• [WHAT YOU NEED TO DO] Only one span of the listing below should come back. It runs from the line with "Locate an element on the screen. The" through the line with "The height and width of the screenshot is (1616, 1056).", and each of its lines must be reproduced exactly.

• [DATA]

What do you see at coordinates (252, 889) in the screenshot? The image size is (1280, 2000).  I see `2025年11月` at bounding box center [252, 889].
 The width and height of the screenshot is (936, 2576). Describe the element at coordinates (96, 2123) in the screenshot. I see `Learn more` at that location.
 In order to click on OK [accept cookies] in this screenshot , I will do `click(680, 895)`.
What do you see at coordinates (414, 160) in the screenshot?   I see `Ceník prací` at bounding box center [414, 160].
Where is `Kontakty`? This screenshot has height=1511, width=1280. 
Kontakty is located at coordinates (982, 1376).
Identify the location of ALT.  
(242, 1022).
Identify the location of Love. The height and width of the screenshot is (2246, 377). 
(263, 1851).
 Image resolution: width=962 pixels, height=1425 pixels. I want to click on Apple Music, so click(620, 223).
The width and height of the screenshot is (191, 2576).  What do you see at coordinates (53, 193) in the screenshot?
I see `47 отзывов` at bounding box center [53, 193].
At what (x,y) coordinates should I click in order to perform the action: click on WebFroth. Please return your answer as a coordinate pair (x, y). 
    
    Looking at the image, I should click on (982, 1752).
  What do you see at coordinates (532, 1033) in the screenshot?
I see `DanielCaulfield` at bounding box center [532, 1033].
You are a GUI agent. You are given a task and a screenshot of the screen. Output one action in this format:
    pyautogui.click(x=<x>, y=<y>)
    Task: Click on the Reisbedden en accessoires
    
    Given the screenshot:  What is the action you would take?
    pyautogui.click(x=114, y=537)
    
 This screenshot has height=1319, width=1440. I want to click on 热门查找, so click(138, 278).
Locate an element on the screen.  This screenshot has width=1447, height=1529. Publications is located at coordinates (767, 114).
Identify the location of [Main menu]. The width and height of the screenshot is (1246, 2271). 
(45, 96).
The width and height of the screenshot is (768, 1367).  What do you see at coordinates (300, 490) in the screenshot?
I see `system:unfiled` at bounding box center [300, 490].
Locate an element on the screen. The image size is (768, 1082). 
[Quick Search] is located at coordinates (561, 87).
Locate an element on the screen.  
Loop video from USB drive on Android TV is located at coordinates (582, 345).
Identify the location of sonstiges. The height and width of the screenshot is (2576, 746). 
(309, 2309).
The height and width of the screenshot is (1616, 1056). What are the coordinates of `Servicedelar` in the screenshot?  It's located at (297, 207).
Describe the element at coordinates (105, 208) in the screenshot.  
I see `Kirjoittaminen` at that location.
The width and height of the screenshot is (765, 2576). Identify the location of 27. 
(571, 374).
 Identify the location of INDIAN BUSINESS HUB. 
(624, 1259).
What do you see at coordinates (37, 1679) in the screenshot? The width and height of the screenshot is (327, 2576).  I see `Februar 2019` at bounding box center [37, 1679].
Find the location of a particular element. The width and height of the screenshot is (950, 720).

• [OUTPUT BELOW]
Locate an element on the screen. The image size is (768, 1082). 
[Quick Search] is located at coordinates (561, 87).
Locate an element on the screen.  
Loop video from USB drive on Android TV is located at coordinates (582, 345).
Identify the location of sonstiges. The height and width of the screenshot is (2576, 746). 
(309, 2309).
The height and width of the screenshot is (1616, 1056). What are the coordinates of `Servicedelar` in the screenshot?  It's located at (297, 207).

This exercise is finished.